BEGIN Task data
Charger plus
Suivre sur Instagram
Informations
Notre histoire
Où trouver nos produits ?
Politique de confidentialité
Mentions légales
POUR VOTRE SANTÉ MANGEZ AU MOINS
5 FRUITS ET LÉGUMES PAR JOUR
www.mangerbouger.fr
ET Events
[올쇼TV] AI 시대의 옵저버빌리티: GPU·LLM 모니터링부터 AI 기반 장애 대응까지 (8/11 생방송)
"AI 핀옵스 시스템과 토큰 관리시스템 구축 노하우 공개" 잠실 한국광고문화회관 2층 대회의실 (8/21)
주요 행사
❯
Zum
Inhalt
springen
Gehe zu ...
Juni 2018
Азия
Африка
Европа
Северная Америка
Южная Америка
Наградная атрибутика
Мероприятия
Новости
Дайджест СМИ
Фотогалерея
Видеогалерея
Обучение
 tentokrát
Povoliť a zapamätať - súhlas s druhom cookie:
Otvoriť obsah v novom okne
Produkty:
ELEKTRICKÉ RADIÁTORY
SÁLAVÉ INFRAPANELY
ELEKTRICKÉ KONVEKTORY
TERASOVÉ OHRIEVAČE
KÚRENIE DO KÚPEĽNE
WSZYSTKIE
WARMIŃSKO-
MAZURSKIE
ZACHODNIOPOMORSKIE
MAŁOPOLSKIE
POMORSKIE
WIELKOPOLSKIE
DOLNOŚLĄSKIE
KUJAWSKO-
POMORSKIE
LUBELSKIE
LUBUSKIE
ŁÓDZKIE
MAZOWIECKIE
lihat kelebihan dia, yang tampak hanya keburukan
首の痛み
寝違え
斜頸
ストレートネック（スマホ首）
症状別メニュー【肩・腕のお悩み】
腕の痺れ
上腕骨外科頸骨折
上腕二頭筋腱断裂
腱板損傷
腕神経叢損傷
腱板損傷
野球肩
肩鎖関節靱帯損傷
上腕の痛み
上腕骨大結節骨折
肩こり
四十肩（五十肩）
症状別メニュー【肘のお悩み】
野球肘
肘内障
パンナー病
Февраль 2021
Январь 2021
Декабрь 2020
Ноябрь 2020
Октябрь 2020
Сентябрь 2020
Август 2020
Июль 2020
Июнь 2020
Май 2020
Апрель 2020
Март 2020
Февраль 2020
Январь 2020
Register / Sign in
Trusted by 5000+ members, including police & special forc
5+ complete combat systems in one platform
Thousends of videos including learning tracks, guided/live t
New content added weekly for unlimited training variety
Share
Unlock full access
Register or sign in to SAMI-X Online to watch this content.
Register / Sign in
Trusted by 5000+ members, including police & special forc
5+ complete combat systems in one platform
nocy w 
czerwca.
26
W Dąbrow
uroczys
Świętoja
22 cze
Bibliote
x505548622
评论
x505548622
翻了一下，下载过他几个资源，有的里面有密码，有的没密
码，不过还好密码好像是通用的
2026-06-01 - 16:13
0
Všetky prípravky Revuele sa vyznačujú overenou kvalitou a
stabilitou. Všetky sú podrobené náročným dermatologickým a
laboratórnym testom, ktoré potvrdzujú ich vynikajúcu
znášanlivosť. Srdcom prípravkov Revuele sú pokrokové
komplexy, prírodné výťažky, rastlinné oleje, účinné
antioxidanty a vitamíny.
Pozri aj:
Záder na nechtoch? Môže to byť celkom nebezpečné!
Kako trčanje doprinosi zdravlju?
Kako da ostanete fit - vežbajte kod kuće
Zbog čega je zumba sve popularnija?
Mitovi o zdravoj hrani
END Task data
◆ Work order
Of the lines above, extract only those from the line with "Où trouver nos produits ?" to the line with "Южная Америка", both included, exactly as written.

◆ Problem solution
Où trouver nos produits ?
Politique de confidentialité
Mentions légales
POUR VOTRE SANTÉ MANGEZ AU MOINS
5 FRUITS ET LÉGUMES PAR JOUR
www.mangerbouger.fr
ET Events
[올쇼TV] AI 시대의 옵저버빌리티: GPU·LLM 모니터링부터 AI 기반 장애 대응까지 (8/11 생방송)
"AI 핀옵스 시스템과 토큰 관리시스템 구축 노하우 공개" 잠실 한국광고문화회관 2층 대회의실 (8/21)
주요 행사
❯
Zum
Inhalt
springen
Gehe zu ...
Juni 2018
Азия
Африка
Европа
Северная Америка
Южная Америка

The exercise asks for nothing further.